EDIT: I should note that I read this article a few days ago. The entire staff at my school held a discussion on how to make school better in that regard. This blog post alone will at minimum affect the 1400 students at our school, but given the number of places I've seen it shared, it will have a much larger impact than that. Always a good reminder.




I can appreciate the fresh aspect of it, but I do definitely recall the stark contrast between 12th grade and my first semester at the local community college. Just the fact that you didn't always have to be in a class room -- you could schedule an hour break between classes, and go hang out in the cafeteria or library to catch up on some work. Or go outside between classes and walk around (in high school it was like being in a day prison, not allowed to leave the building). Oh, and you didn't need to get anyone's permission to use the washroom. Not to mention that there was no forced group activities such as dodge ball (any athletics was strictly up to you signing up for it).

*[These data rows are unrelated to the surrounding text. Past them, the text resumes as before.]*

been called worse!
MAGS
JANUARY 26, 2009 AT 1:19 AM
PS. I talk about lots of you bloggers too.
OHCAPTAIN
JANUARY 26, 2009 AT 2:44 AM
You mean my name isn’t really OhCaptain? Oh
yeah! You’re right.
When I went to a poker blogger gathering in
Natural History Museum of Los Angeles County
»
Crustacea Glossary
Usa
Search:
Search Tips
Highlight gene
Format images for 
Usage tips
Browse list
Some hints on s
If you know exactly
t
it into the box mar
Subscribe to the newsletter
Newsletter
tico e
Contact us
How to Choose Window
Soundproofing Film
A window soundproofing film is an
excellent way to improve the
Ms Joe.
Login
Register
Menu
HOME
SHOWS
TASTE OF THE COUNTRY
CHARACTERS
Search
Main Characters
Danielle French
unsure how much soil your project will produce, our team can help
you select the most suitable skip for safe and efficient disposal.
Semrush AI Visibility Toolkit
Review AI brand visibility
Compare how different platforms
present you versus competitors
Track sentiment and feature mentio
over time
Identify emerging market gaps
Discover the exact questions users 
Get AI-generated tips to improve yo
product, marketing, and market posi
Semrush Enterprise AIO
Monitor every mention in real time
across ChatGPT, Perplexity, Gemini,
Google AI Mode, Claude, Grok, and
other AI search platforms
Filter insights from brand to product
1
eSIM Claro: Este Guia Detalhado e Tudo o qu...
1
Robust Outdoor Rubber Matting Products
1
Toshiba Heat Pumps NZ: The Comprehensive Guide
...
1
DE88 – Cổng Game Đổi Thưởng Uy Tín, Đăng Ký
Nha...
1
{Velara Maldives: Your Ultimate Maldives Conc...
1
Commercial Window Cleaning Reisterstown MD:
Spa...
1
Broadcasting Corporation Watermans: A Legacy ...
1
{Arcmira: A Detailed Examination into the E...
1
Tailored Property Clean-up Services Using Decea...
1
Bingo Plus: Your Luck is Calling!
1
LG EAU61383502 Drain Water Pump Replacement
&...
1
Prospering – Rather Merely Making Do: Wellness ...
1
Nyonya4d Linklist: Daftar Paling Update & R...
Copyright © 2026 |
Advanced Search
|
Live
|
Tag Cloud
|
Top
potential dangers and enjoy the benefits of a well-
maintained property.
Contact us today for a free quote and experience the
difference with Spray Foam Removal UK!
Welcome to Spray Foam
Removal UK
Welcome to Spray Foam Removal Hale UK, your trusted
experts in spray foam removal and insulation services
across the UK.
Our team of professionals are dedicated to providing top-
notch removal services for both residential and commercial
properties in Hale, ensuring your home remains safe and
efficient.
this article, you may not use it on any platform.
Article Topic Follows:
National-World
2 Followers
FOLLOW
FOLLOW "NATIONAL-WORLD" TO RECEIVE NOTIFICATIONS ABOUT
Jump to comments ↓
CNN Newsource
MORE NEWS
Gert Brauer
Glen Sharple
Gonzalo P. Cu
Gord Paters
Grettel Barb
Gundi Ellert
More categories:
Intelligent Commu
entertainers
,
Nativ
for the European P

For me, the biggest change between high school and college was honestly just being able to wake up at 8 AM instead of 6-something. Suddenly my recurring insomnia, and my tendency to just flat-out fall asleep during afternoon classes, were mostly gone.


I don't disagree. In fact, I agree completely with the author of the linked post. The symptoms he writes about are very real, and very damaging.

I just think it's hard to expect every teacher (even fresh ones, 4-6 years out of high school themselves), to remember these specific causes of what made high school a subpar learning environment.


I was last in highschool over 25 years ago, I still remember how awful it was as an educational experience.


Remembering that it was awful isn't the same as remembering, or appropriately identifying, why.